Сказанного оказалось достаточным, чтобы все остальные приняли его сторону, а старосты под всеобщий смех ретировались.
– Ну что же, возлюбленные мои, теперь я вас должен покинуть. Я обещал составить сегодня вечером компанию принцессе Деспине. Полагаю, после ужина мы с ней перекинемся в баккара. Ей не терпится отыграть назад изумруды Курзенауэра. Джарвис, у тебя стоит, это до крайности неприятно, кто-нибудь, попрыскайте на него холодной водой. Добрночи, Лу. Добрночи, Мей. Добрночи. Пока. Доброй ночи вам, леди, доброй ночи, милые леди, доброй ночи, доброй ночи.
Об английских частных школах можно сказать много хорошего.
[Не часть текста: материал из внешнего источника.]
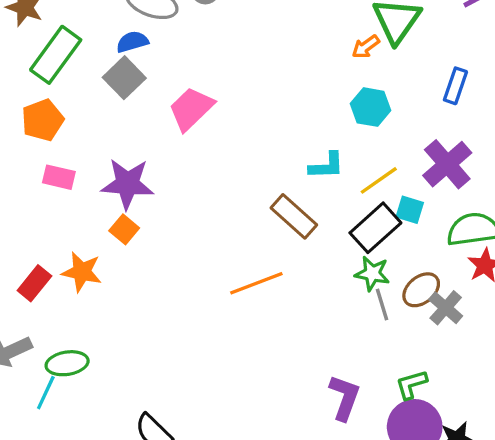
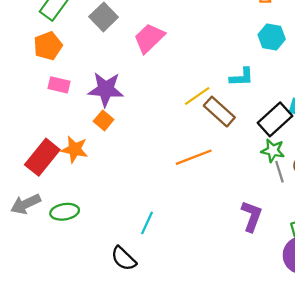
yellow line: (379, 180) -> (197, 96), moved
red rectangle: (34, 283) -> (42, 157), size x1.5
cyan line: (46, 393) -> (147, 223), moved
purple L-shape: (344, 398) -> (252, 216), moved

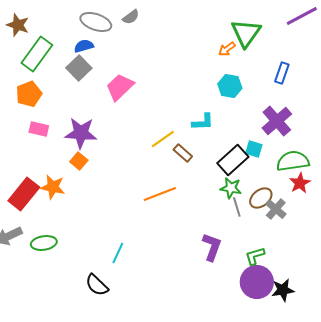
brown rectangle: (219, 112) -> (183, 153), size x0.7

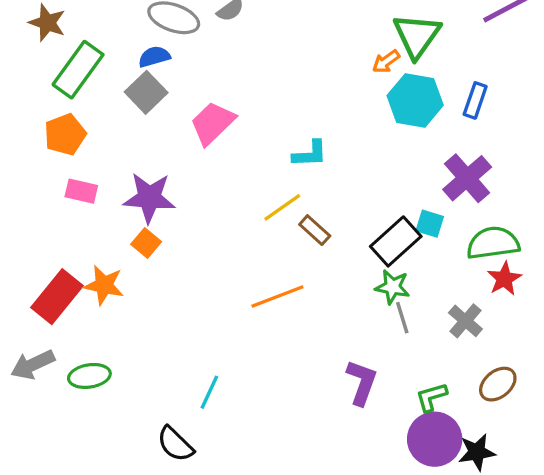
cyan hexagon: (230, 86) -> (415, 100), moved, size x1.4
cyan L-shape: (203, 122) -> (310, 154), moved
brown ellipse: (261, 198) -> (498, 384), moved

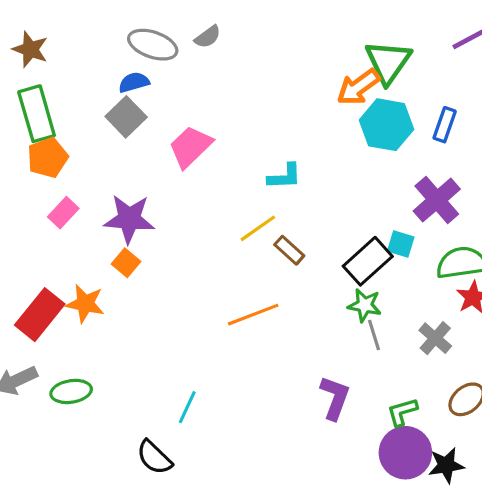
orange arrow: (386, 62) -> (358, 87), size x1.6
green rectangle: (78, 70) -> (37, 114), moved, turned -52
pink rectangle: (81, 191) -> (63, 213), turned -60

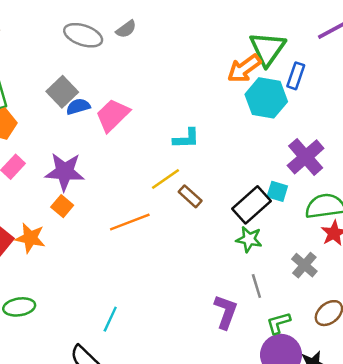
blue semicircle: (134, 82) -> (78, 107), moved
blue rectangle: (445, 125) -> (296, 76), moved
orange line: (253, 315) -> (130, 222), moved
gray line: (374, 335) -> (256, 286), moved

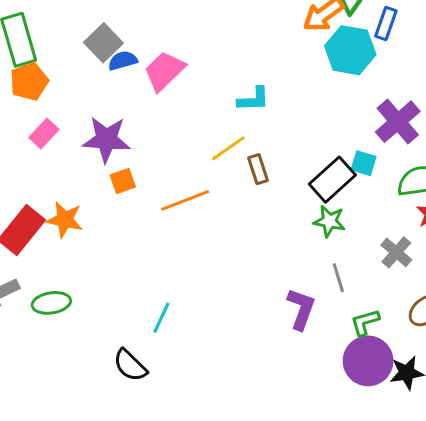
brown rectangle: (190, 196) -> (258, 169), turned 30
orange square: (62, 206) -> (123, 181), moved, turned 30

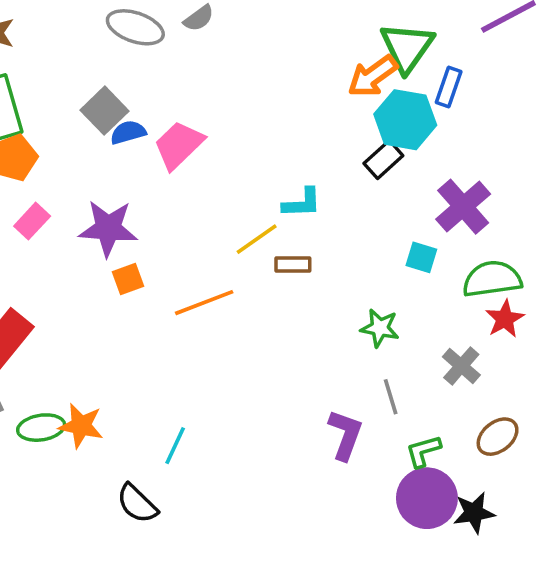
cyan L-shape: (254, 99) -> (302, 203), moved
brown rectangle: (258, 169) -> (293, 265), turned -72
black rectangle: (332, 180) -> (383, 159), moved, size x0.7
orange star: (65, 220) -> (81, 426), moved

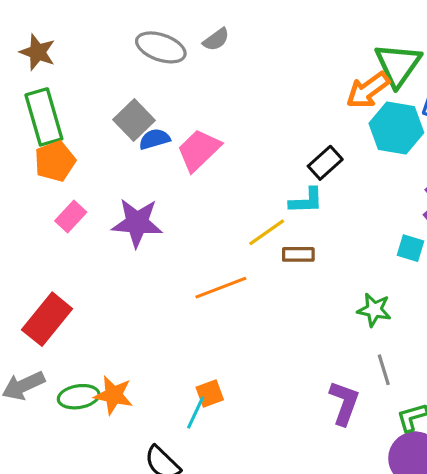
black rectangle: (383, 159) -> (325, 163), moved
orange square: (128, 279) -> (210, 394), moved

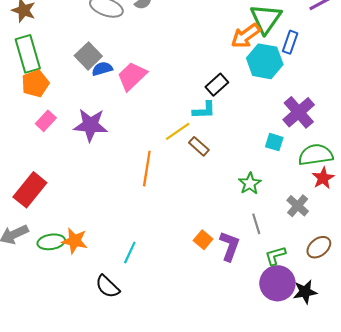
brown rectangle: (298, 254) -> (199, 146), turned 42
orange line: (221, 288) -> (147, 169), turned -60
green star: (374, 310) -> (250, 183), turned 30
orange square: (210, 394) -> (203, 240), moved, turned -30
Мальчики подрастают, тут ничего не поделаешь, а наука пока не отыскала способа им помешать, – так лучше уж сбить их в стадо, и пусть справляются с этой бедой частным порядком. Шесть сотен носителей кожных покровов, усеянных гнойными прыщами, шесть сотен источающих сало скальпов, двенадцать сотен подмышек, из которых прут наружу волосы, двенадцать сотен пораженных грибком внутренних бедер и шесть сотен голов, наполненных бредовыми помыслами о самоубийстве, – лучшее средство защиты от них – это школа.
А потому Эйдриана Хили, как и многих Хили до него, в семилетнем возрасте упрятали – ради блага общества – в приготовительную школу, из которой он, уже двенадцатилетний, перебрался в школу частную и ныне, в пятнадцать лет, стоял, сотрясаемый сумбуром возмужания, на пороге жизни. Любоваться в нем было особенно нечем. Разрушительное воздействие полового созревания сказалось, что было своего рода благословением, не столько на коже его, сколько на разуме. Время от времени на лбу Эйдриана выскакивал большой, увенчанный желтой головкой прыщ или другой высовывал голову черную из потного прибежища на ноздре, однако в общем и целом кожа Эйдриана оставалась достаточно чистой и не выдавала гормонального кризиса и хаоса мыслей, которые в нем бушевали, а глаза – большие и чувственные – позволяли даже счесть его привлекательным. Слишком умный, чтобы экзаменаторам удалось преградить ему путь в шестой класс, слишком неуважительный и бесчестный, чтобы стать старостой, он прочитал и впитал намного больше, чем был способен понять, и потому вел жизнь, построенную на имитации и притворстве.